Bridging the Podcast Sharing Gap
By Jason Ventresca
2025-05-10 Podcasting, Technology, Productivity

The Sharing Challenge
Ever received a podcast link that opens in the wrong app? You're a purist, so you switch back to your preferred player and manually search for the episode—an unnecessary frustration when you just want to listen.
The podcasting community has created solutions like pod.link, Episodes.fm, and Plink that generate universal landing pages. These tools work well for publishers but only address half the problem.
As an avid listener, when I'm already inside my favorite podcast app, I just want to hit 'Share' and pass along that awesome episode to my friend, and move on. I'm not going to go look up the show, drill down through the episodes list on one of those websites, and then share that link with my friend. And so instead, I send them a deep link from my player app, regardless of whether they want to listen to it elsewhere.
Why Current Solutions Fall Short
- Author-centric, not listener-centric. Universal links only work when the listener navigates to them, typically from the podcast author's website.
- App silos. Apple Podcasts, Spotify, Pocket Casts, and YouTube each generate their own links—and none talk to each other.
- Discovery vs. Sharing. Tools that optimize new listener discovery don’t solve the everyday sharing use case between friends.
Until there's a way to translate deep links between apps, sharing will remain awkward whenever sender and recipient use different players.
The Peculiar State of Podcast Sharing
Nathan Gathright notes in his insightful article how podcast sharing differs from other media. While blog readers can access content via the same URL in any browser, podcast listeners are forced to find the specific link for their player app.
Gathright quotes Nathan Baschez to frame the core issue:
With text-based websites, RSS was/is an optional step at the bottom of the funnel. You’d visit a link (via search engines, email, etc) and read an article, and if you get really into it, you might add that site to your RSS reader (if you even used one).

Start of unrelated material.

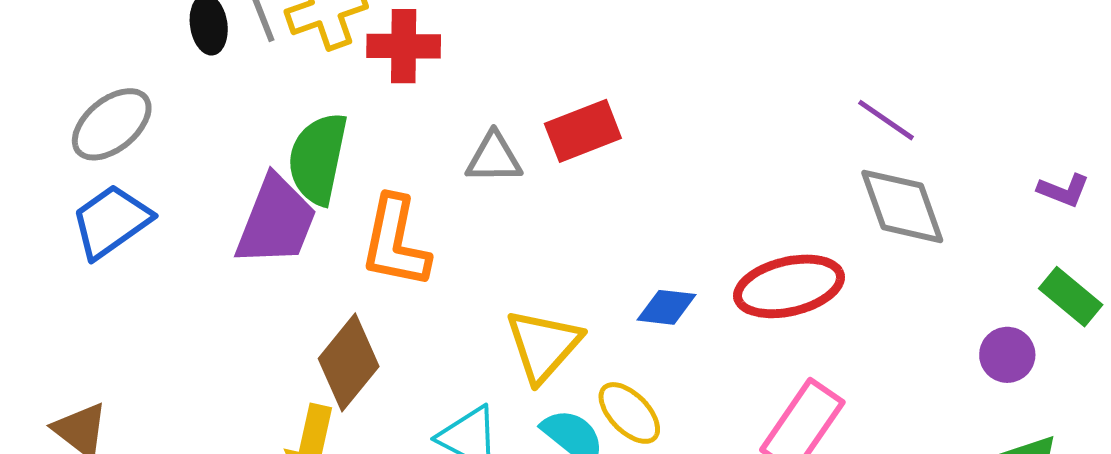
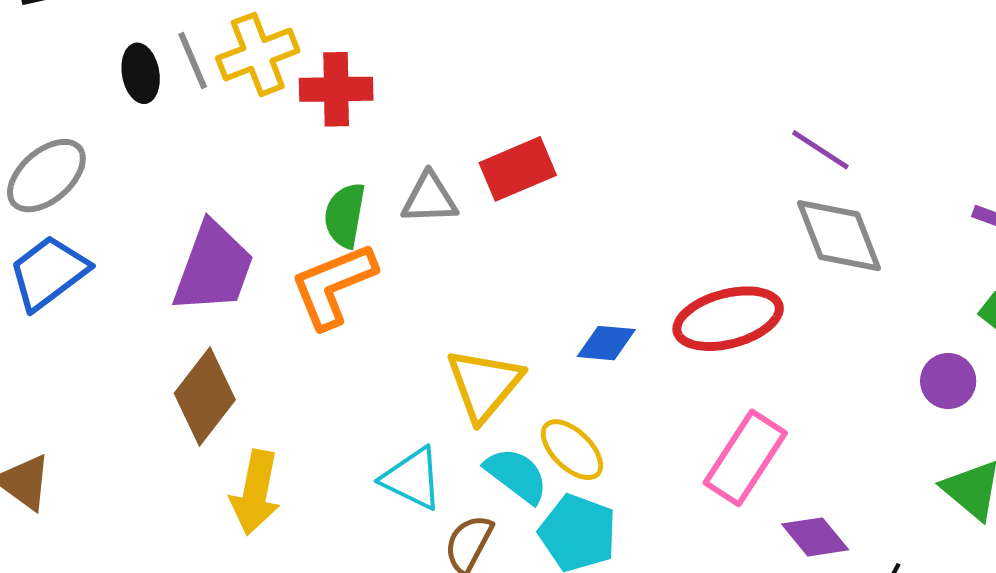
green semicircle: (318, 159) -> (345, 215), moved, size x0.7
orange L-shape: (395, 242) -> (333, 285), turned 58
brown diamond: (349, 362) -> (205, 397), moved

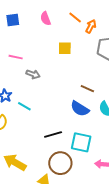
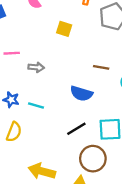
yellow square: (65, 48) -> (64, 29), turned 32
blue semicircle: (80, 109) -> (81, 93), moved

But with podcasts, RSS is the whole thing. Podcast apps are more analogous to “web browsers for audio” than text-based RSS readers, because they are the beginning and end of pretty much all podcast discovery and consumption.
Podcast apps aren't just players—they're the entire interface. Cross-app sharing with app-specific links breaks the experience.
Introducing PodSwitch
That’s where PodSwitch comes in. It’s the first listener-focused link “translator” that converts episode URLs between major podcast apps.
- Paste any platform’s link. Apple Podcasts, Spotify, YouTube—and more apps coming soon.
- Open with your favorite app. Choose where you want to listen. PodSwitch launches you there.
- Just hit play. No searching or scrolling, no wrong apps.
By keeping listeners inside their favorite app, PodSwitch complements universal linking tools. Those are for broadcasting; PodSwitch is for sharing and receiving.
Why PodSwitch Matters
- Eliminates friction: No more hunting for episodes in unfamiliar apps.
- Boosts engagement: Faster to hit play means fewer drop-offs.
- Supports podcasters: Happy listeners are more likely to subscribe, rate, and review.
Looking Ahead
Platform diversity is valuable, but fragmentation creates sharing barriers. Until a universal linking standard takes hold, listeners need something to bridge the gap. For now, PodSwitch can help—by magically translating links to keep the listening and sharing experience seamless. I hope you'll give it a try, today!
Special thanks to Nathan Gathright and Nathan Baschez whose insights on podcast app ecosystems helped shape the vision for a listener-first approach to podcast sharing.